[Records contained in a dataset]
+---+

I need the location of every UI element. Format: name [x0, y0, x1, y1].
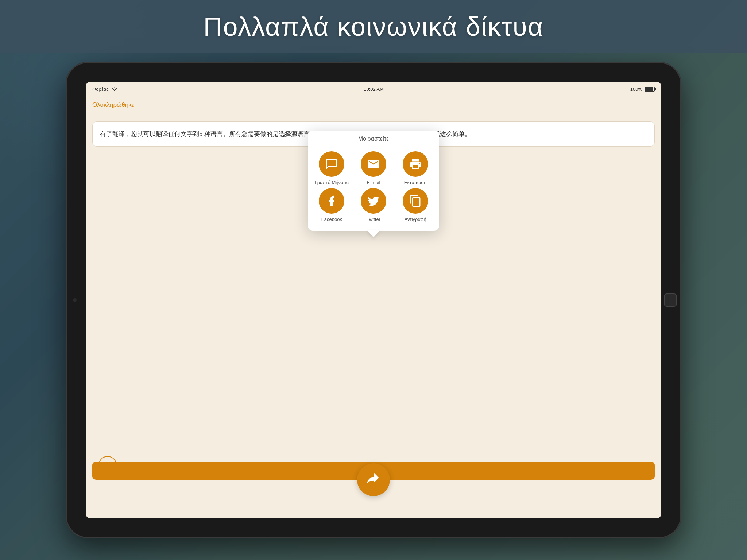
header-bar: Πολλαπλά κοινωνικά δίκτυα	[0, 0, 747, 53]
play-button[interactable]	[98, 456, 117, 474]
share-button-large[interactable]	[357, 463, 390, 496]
carrier-label: Φορέας	[92, 86, 109, 92]
facebook-icon	[325, 194, 338, 207]
message-icon	[325, 158, 338, 171]
share-circle-twitter	[361, 188, 386, 214]
share-label-copy: Αντιγραφή	[405, 217, 426, 222]
wifi-icon	[112, 86, 117, 92]
copy-icon	[409, 194, 422, 207]
play-icon	[105, 462, 111, 468]
share-item-email[interactable]: E-mail	[354, 151, 393, 185]
share-label-message: Γραπτό Μήνυμα	[314, 180, 349, 185]
share-icon	[365, 472, 382, 488]
status-left: Φορέας	[92, 86, 117, 92]
status-right: 100%	[630, 86, 655, 92]
twitter-icon	[367, 194, 380, 207]
home-button[interactable]	[664, 293, 677, 307]
battery-icon	[645, 87, 655, 92]
share-circle-facebook	[319, 188, 344, 214]
ipad-screen: Φορέας 10:02 AM 100% Ολοκληρώθηκε	[86, 82, 661, 518]
share-dialog: Μοιραστείτε Γραπτό Μήνυμα	[308, 131, 439, 231]
battery-label: 100%	[630, 86, 642, 92]
share-icons-grid: Γραπτό Μήνυμα E-mail	[308, 145, 439, 225]
status-time: 10:02 AM	[364, 86, 384, 92]
app-nav: Ολοκληρώθηκε	[86, 96, 661, 114]
share-label-email: E-mail	[367, 180, 380, 185]
share-label-facebook: Facebook	[321, 217, 342, 222]
battery-fill	[645, 87, 653, 91]
print-icon	[409, 158, 422, 171]
page-title: Πολλαπλά κοινωνικά δίκτυα	[203, 12, 543, 42]
share-item-twitter[interactable]: Twitter	[354, 188, 393, 222]
nav-title: Ολοκληρώθηκε	[92, 101, 134, 109]
ipad-frame: Φορέας 10:02 AM 100% Ολοκληρώθηκε	[66, 62, 681, 538]
share-label-twitter: Twitter	[367, 217, 380, 222]
share-item-facebook[interactable]: Facebook	[312, 188, 351, 222]
share-circle-print	[403, 151, 428, 177]
app-content: Ολοκληρώθηκε 有了翻译，您就可以翻译任何文字到5 种语言。所有您需要…	[86, 96, 661, 518]
share-dialog-title: Μοιραστείτε	[308, 131, 439, 145]
share-item-copy[interactable]: Αντιγραφή	[396, 188, 435, 222]
share-label-print: Εκτύπωση	[404, 180, 427, 185]
share-item-message[interactable]: Γραπτό Μήνυμα	[312, 151, 351, 185]
share-circle-message	[319, 151, 344, 177]
status-bar: Φορέας 10:02 AM 100%	[86, 82, 661, 96]
camera-dot	[73, 298, 77, 302]
share-item-print[interactable]: Εκτύπωση	[396, 151, 435, 185]
share-circle-email	[361, 151, 386, 177]
share-circle-copy	[403, 188, 428, 214]
email-icon	[367, 158, 380, 171]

+---+

• TASK GOAL:
Check each line of the records for the word "play", and show the lines that contain it.

• YOUR RESPONSE:
play-button[interactable]	[98, 456, 117, 474]
play-icon	[105, 462, 111, 468]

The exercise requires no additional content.